—Voyons, Georgina, dis-moi tout.
—Eh bien, hier, j'ai été très tourmentée par Mlle Mars. J'avais vos boutons à mes oreilles, et la curiosité, les questions n'ont point manqué. Je crains qu'on ne se doute d'où ils viennent et je vous assure pourtant que je suis bien discrète.
—Que veux-tu? Laisse-les dire, laisse-les supposer; je ne t'en ferai pas de reproches! Sois toujours bonne, chère Georgina; c'est la plus belle qualité que puisse avoir une femme.

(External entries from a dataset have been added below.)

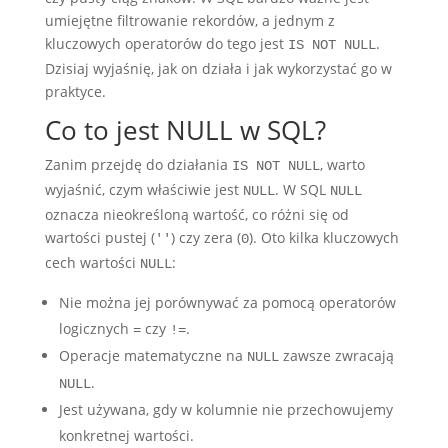
umiejętne filtrowanie rekordów, a jednym z
kluczowych operatorów do tego jest
.
IS NOT NULL
Dzisiaj wyjaśnię, jak on działa i jak wykorzystać go w
praktyce.
Co to jest NULL w SQL?
Zanim przejdę do działania
, warto
IS NOT NULL
wyjaśnić, czym właściwie jest
. W SQL
NULL
NULL
oznacza nieokreśloną wartość, co różni się od
wartości pustej (
) czy zera (
). Oto kilka kluczowych
''
0
cech wartości
:
NULL
Nie można jej porównywać za pomocą operatorów
logicznych
czy
.
=
!=
Operacje matematyczne na
zawsze zwracają
NULL
.
NULL
Jest używana, gdy w kolumnie nie przechowujemy
konkretnej wartości.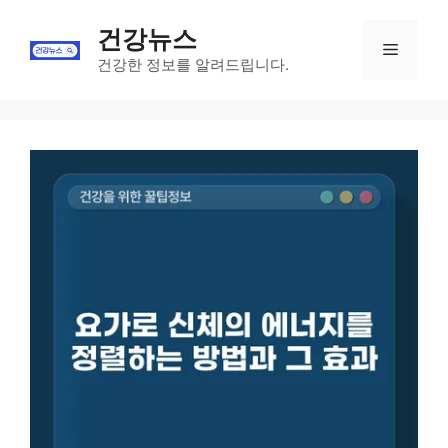
Skip
건강뉴스
to
Menu
content
건강한 정보를 알려드립니다.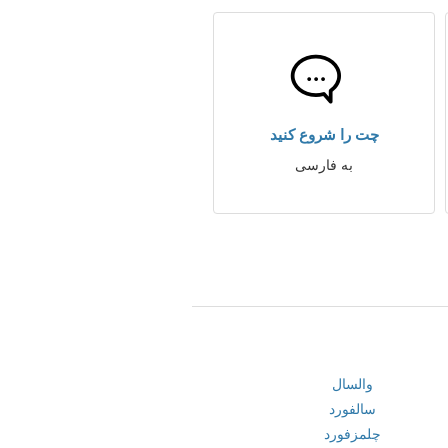
چت را شروع کنید
به فارسی
والسال
سالفورد
چلمزفورد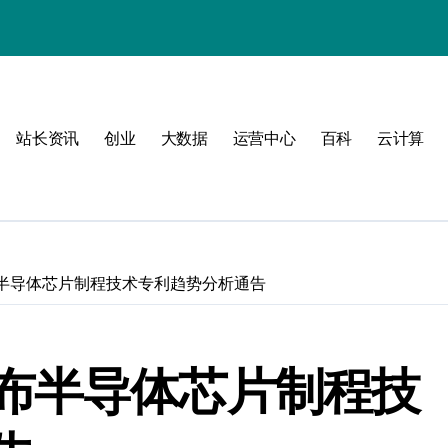
站长资讯
创业
大数据
运营中心
百科
云计算
动
半导体芯片制程技术专利趋势分析通告
战
战指南
布半导体芯片制程技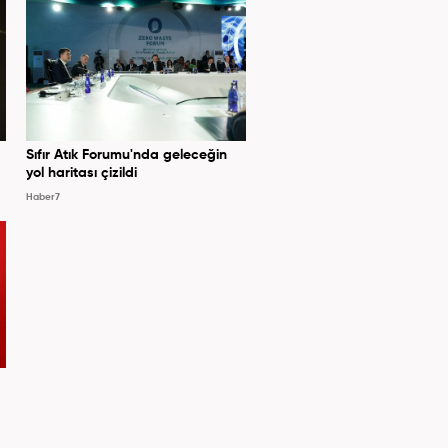
Sıfır Atık Forumu'nda geleceğin
yol haritası çizildi
Haber7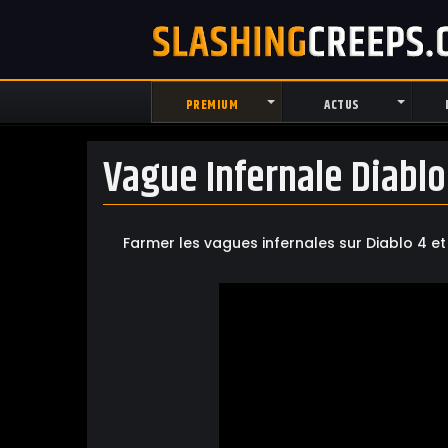
PREMIUM
ACTUS
Vague Infernale Diablo
Farmer les vagues infernales sur Diablo 4 e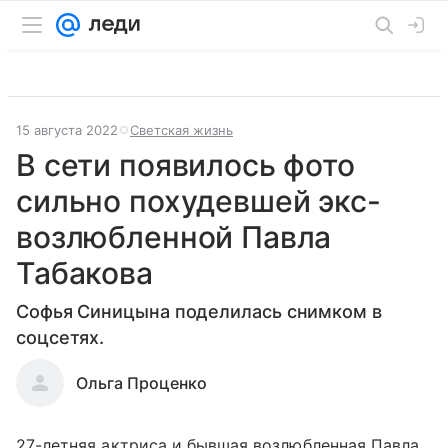
15 августа 2022
Светская жизнь
В сети появилось фото
сильно похудевшей экс-
возлюбленной Павла
Табакова
Софья Синицына поделилась снимком в
соцсетях.
Ольга Проценко
27-летняя актриса и бывшая возлюбленная Павла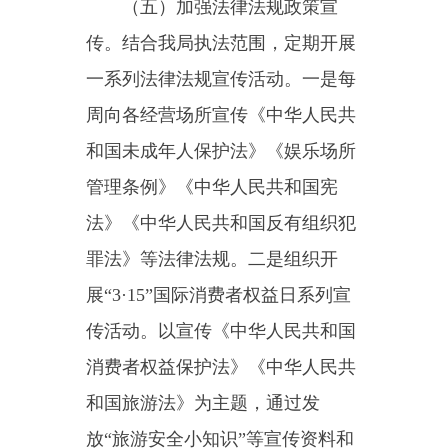
旅行社车辆资质、交通事故预防工
作宣传和民法典普法宣传等活
动、“5.19中国旅游日”宣传《中华
人民共和国旅游法》，通过发
放“不合理低价游”“旅游安全小知
识”“6.26禁毒宣传日”认真开组织开
展全民禁毒宣传教育活动“宣传未
成年人保护法”“119全国第32个消
防宣传日”“预防为主、生命至上”为
主题开展多种形式在进企业、进机
关进行宣传。
（六）落实好“双减”工作。我
局加大“双减”规范管理力度，确保
文化艺术、体育类“双减”工作落地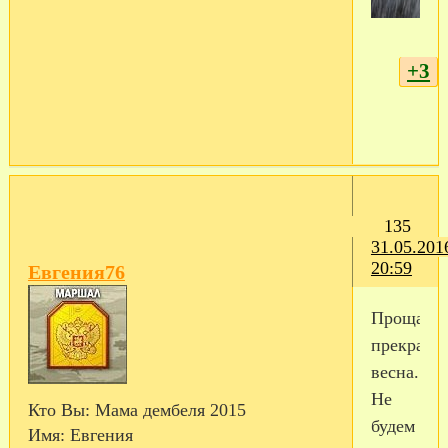
+3
135
31.05.201
20:59
Евгения76
Прощай
прекрасн
весна...
Не
Кто Вы:
Мама дембеля 2015
будем
Имя:
Евгения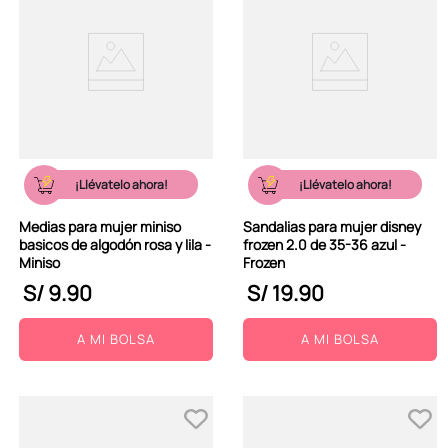
¡Llévatelo ahora!
¡Llévatelo ahora!
Medias para mujer miniso
Sandalias para mujer disney
basicos de algodón rosa y lila -
frozen 2.0 de 35-36 azul -
Miniso
Frozen
S/
9
.
90
S/
19
.
90
A MI BOLSA
A MI BOLSA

On a fait à l'empereur une réputation de brusquerie. Calomnie jointe à tant d'autres, à tant de mensonges, qui faisaient hausser les épaules; aussi, en lisant ces souvenirs, que de gens diront: «Bah! tout ceci n'est pas croyable, elle brode.» Croyez ou ne croyez pas, chers lecteurs; à vous permis. J'écris la vérité, la plus vraie. Je ne l'embellis point et n'invente point. Je raconte ce que l'empereur était, pour moi du moins, doux, gai et même enfant. Les heures près de lui passaient sans les compter, le jour venait nous étonner. Je m'éloignais et désirais revenir. Mon retour ne tardait guère. Les jours me paraissaient longs et mortels. Tout le monde savait ce que je désirais tant cacher. Je recevais des gens qui venaient se recommander à moi.

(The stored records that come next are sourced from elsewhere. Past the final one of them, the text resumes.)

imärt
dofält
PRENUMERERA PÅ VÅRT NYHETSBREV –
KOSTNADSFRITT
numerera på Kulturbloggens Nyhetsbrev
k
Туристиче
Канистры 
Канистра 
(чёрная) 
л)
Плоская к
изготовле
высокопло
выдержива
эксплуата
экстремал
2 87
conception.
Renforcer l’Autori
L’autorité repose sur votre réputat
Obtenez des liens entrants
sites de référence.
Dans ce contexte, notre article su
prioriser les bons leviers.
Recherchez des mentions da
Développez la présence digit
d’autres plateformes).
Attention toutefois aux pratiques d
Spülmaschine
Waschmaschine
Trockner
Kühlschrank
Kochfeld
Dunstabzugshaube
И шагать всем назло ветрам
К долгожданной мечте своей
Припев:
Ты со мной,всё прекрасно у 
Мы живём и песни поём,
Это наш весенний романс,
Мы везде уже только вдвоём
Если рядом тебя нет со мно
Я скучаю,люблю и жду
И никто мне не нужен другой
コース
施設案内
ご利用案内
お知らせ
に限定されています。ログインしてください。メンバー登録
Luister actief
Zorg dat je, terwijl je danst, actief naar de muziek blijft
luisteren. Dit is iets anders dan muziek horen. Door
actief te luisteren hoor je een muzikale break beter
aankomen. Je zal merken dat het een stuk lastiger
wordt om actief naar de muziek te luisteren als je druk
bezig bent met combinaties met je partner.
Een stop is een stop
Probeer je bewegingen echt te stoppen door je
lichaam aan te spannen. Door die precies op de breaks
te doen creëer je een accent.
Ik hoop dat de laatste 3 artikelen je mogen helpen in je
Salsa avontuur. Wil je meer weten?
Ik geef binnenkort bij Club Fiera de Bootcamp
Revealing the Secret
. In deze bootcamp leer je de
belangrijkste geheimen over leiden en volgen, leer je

—Je ne puis faire ce que vous désirez; je ne connais aucun ministre, moi, je n'ai aucune influence.
—Si vous vouliez voir le ministre de l'intérieur, vous obtiendriez ce que je sollicite. Je serais reconnaissant.
—Comment l'entendez-vous?
—En vous offrant ce que vous pourriez désirer.

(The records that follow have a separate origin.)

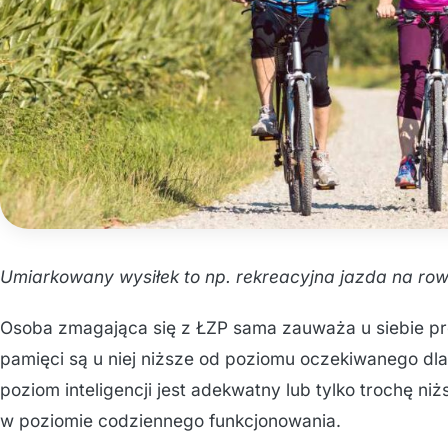
Umiarkowany wysiłek to np. rekreacyjna jazda na row
Osoba zmagająca się z ŁZP sama zauważa u siebie pro
pamięci są u niej niższe od poziomu oczekiwanego dla
poziom inteligencji jest adekwatny lub tylko trochę n
w poziomie codziennego funkcjonowania.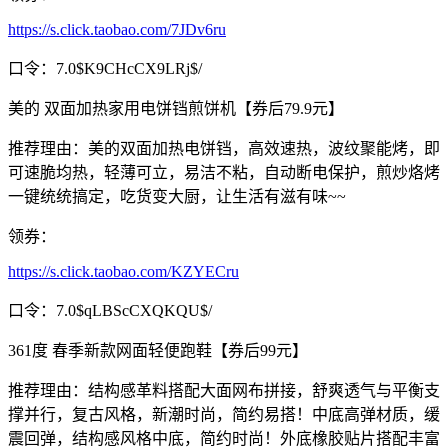
https://s.click.taobao.com/7JDv6ru
口令：7.0$K9CHcCX9LRj$/
美的 双面加热家用电饼铛煎饼机【券后79.9元】
推荐理由：美的双面加热电饼铛，高效速热，波纹聚能烤，即
可速脆均热，轻薄可立，易洁不粘，自动断电保护，煎炒烙烤
一键统统搞定，吃货变大厨，让生活有滋有味~~
领券：
https://s.click.taobao.com/KZYECru
口令：7.0$qLBScCXQKQU$/
361度 春季新款网面轻便跑鞋【券后99元】
推荐理由：结构感革料搭配大面网布拼接，舒爽透气与平衡支
撑并行，复古风格，新潮时尚，简约易搭！中底高弹材质，缓
震回弹，结构感风格中底，简约时尚！外底橡胶贴片搭配丰富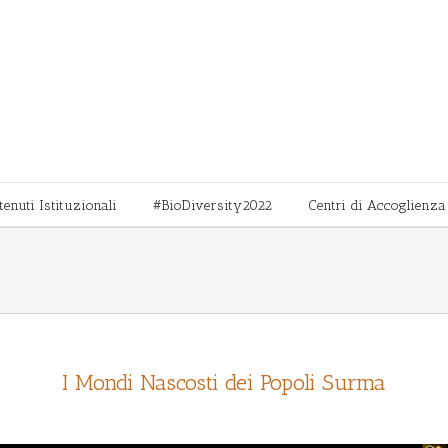
tenuti Istituzionali
#BioDiversity2022
Centri di Accoglienza
I Mondi Nascosti dei Popoli Surma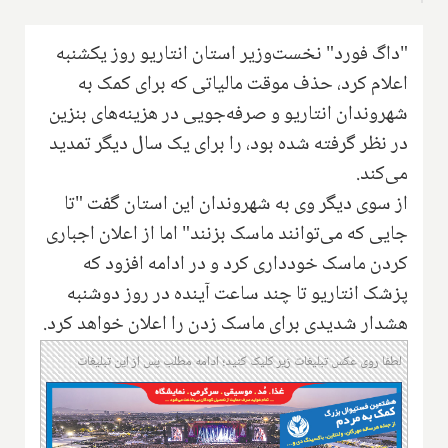
"داگ فورد" نخست‌وزیر استان انتاریو روز یکشنبه
اعلام کرد، حذف موقت مالیاتی که برای کمک به
شهروندان انتاریو و صرفه‌جویی در هزینه‌های بنزین
در نظر گرفته شده بود، را برای یک سال دیگر تمدید
می‌کند.
از سوی دیگر وی به شهروندان این استان گفت "تا
جایی که می‌توانند ماسک بزنند" اما از اعلان اجباری
کردن ماسک خودداری کرد و در ادامه افزود که
پزشک انتاریو تا چند ساعت آینده در روز دوشنبه
هشدار شدیدی برای ماسک زدن را اعلان خواهد کرد.
لطفا روی عکس تبلیغات زیر کلیک کنید؛ ادامه مطلب پس از این تبلیغات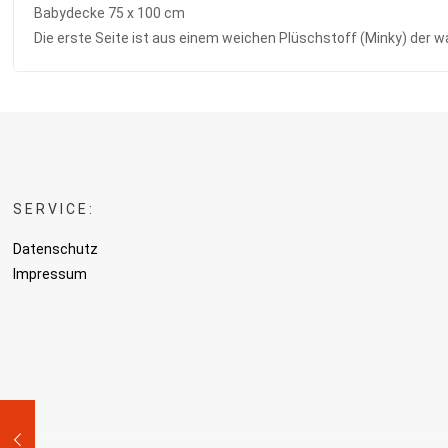
Babydecke 75 x 100 cm
Die erste Seite ist aus einem weichen Plüschstoff (Minky) der w
SERVICE:
Datenschutz
Impressum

—Je ne veux rien. Tenez, cette proposition me déplaît, elle me décide à voir le ministre. Je tâcherai d'obtenir ce que vous demandez, et vous verrez si je vends les services que je serais heureuse de rendre. Nous autres artistes, nous n'avons pas, grâce à Dieu, l'âme vénale.
Je fus reçue du ministre qui me promit d'examiner la demande que je lui présentais.